The first is the sync direction. Right now the script is one-shot — runs once, mirrors current notes into metadata, done. If a teammate edits notes next week, the metadata silently goes stale. The right answer is probably a pre-commit hook on the dataset, or a periodic CI job that fails the PR if a row's notes and metadata.expected_behavior drift. I haven't built it because I want to see whether drift actually happens at our scale (50 rows, four contributors) before adding the machinery. My guess is it won't, and the script-on-demand model is fine for the next quarter. My guess could be wrong.
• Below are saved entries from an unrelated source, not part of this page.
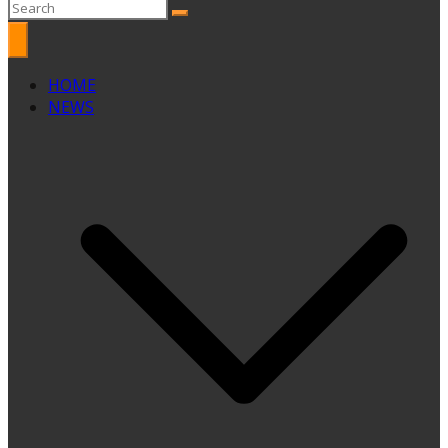
HOME
NEWS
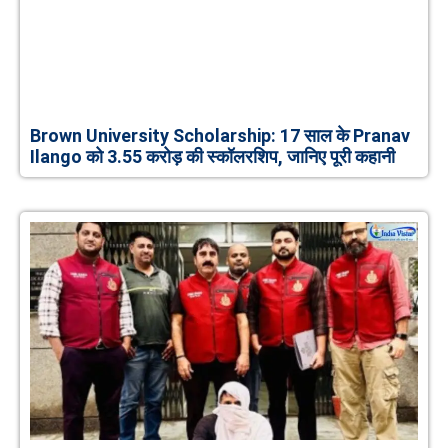
Brown University Scholarship: 17 साल के Pranav
Ilango को 3.55 करोड़ की स्कॉलरशिप, जानिए पूरी कहानी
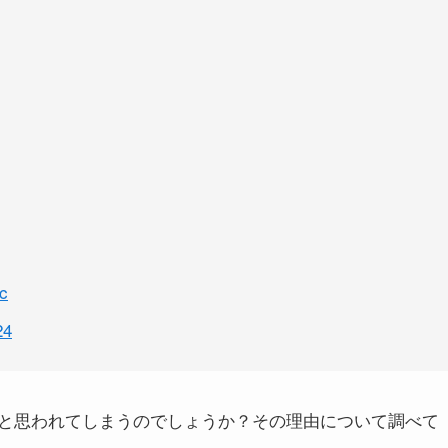
c
24
と思われてしまうのでしょうか？その理由について調べて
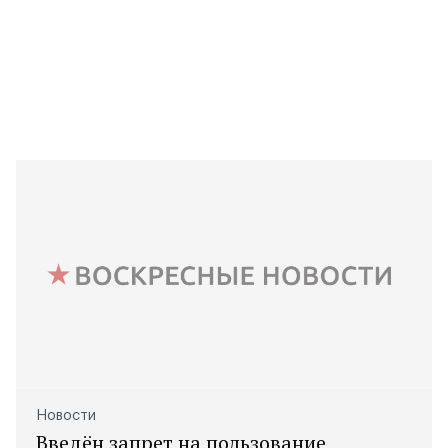
Новости
Введён запрет на пользование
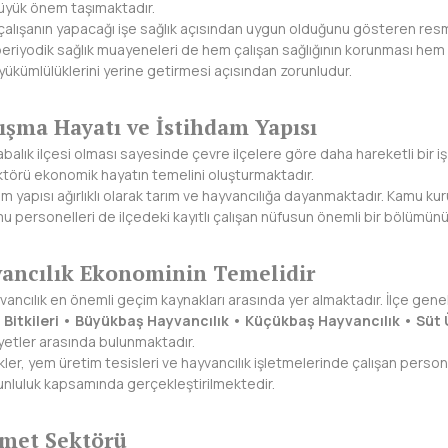
büyük önem taşımaktadır.
, çalışanın yapacağı işe sağlık açısından uygun olduğunu gösteren resmi bi
eriyodik sağlık muayeneleri de hem çalışan sağlığının korunması hem de 
ükümlülüklerini yerine getirmesi açısından zorunludur.
ışma Hayatı ve İstihdam Yapısı
abalık ilçesi olması sayesinde çevre ilçelere göre daha hareketli bir i
ktörü ekonomik hayatın temelini oluşturmaktadır.
dam yapısı ağırlıklı olarak tarım ve hayvancılığa dayanmaktadır. Kamu 
mu personelleri de ilçedeki kayıtlı çalışan nüfusun önemli bir bölümün
vancılık Ekonominin Temelidir
vancılık en önemli geçim kaynakları arasında yer almaktadır. İlçe gene
Bitkileri • Büyükbaş Hayvancılık • Küçükbaş Hayvancılık • Süt Ü
yetler arasında bulunmaktadır.
ikler, yem üretim tesisleri ve hayvancılık işletmelerinde çalışan persone
unluluk kapsamında gerçekleştirilmektedir.
zmet Sektörü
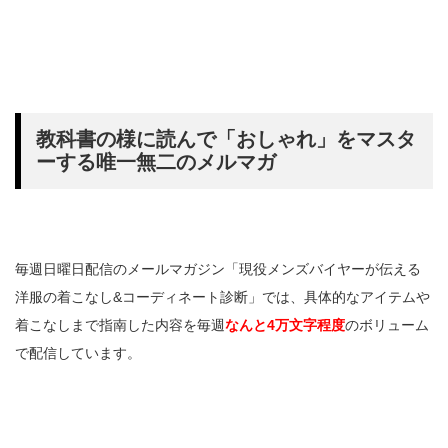
教科書の様に読んで「おしゃれ」をマスタ
ーする唯一無二のメルマガ
毎週日曜日配信のメールマガジン「現役メンズバイヤーが伝える
洋服の着こなし&コーディネート診断」では、具体的なアイテムや
着こなしまで指南した内容を毎週
なんと4万文字程度
のボリューム
で配信しています。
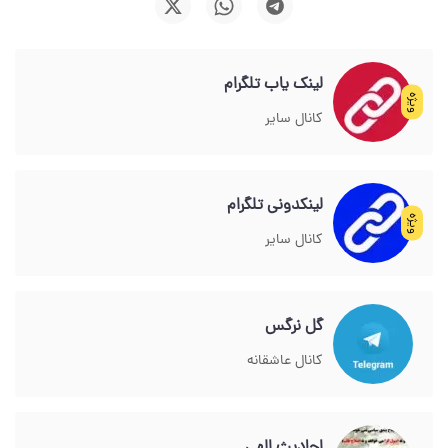
لینک یاب تلگرام
ویژه
کانال سایر
لینکدونی تلگرام
ویژه
کانال سایر
گل نرگس
کانال عاشقانه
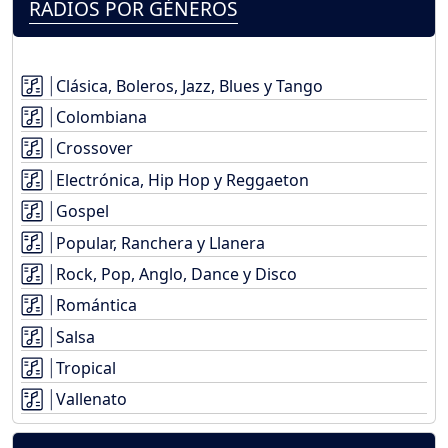
RADIOS POR GÉNEROS
Clásica, Boleros, Jazz, Blues y Tango
Colombiana
Crossover
Electrónica, Hip Hop y Reggaeton
Gospel
Popular, Ranchera y Llanera
Rock, Pop, Anglo, Dance y Disco
Romántica
Salsa
Tropical
Vallenato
The second is what to do when the human note is actively misleading for the judge. A teammate writes "this should be a yes" as a note, meaning I, the human auditor, expect the agent to answer yes. Copied into expected_behavior, the judge reads it as the agent must answer "yes" and scores any nuanced answer as a failure. The format the human writes in is not the format the judge wants to read. So far this is rare enough — maybe two of the seventeen rows — that I'm hand-editing them. But it's the seam where the "duplicate, don't migrate" rule starts to leak, and where the team will eventually need a small lint that flags ambiguous notes for rewrite.
If you take one thing
Your eval dataset has two readers — your team and your judge — and they read in different formats. The instinct to collapse them into one canonical schema is the right instinct for production data and the wrong one here. Let humans write where humans write. Let the judge read where the judge reads. Sync forward, in one direction, on a script that runs cheap and often. The metadata is for the machine; the notes are for the next teammate who opens the row at 6pm on a Friday.
And treat each row as a regression test — with a permalink back to the Slack thread that started it. The dataset isn't a static benchmark; it's a living suite that grows one production incident at a time. The discipline that decides whether you have an eval suite or a museum of past intentions is writing the row when the bug lands, while the Slack link is still warm.
Before you trust an eval dashboard, check the skip rate. A judge that silently skips 63% of the rows is not a judge — it's a hallway mirror, showing you only the rows you already knew how to grade.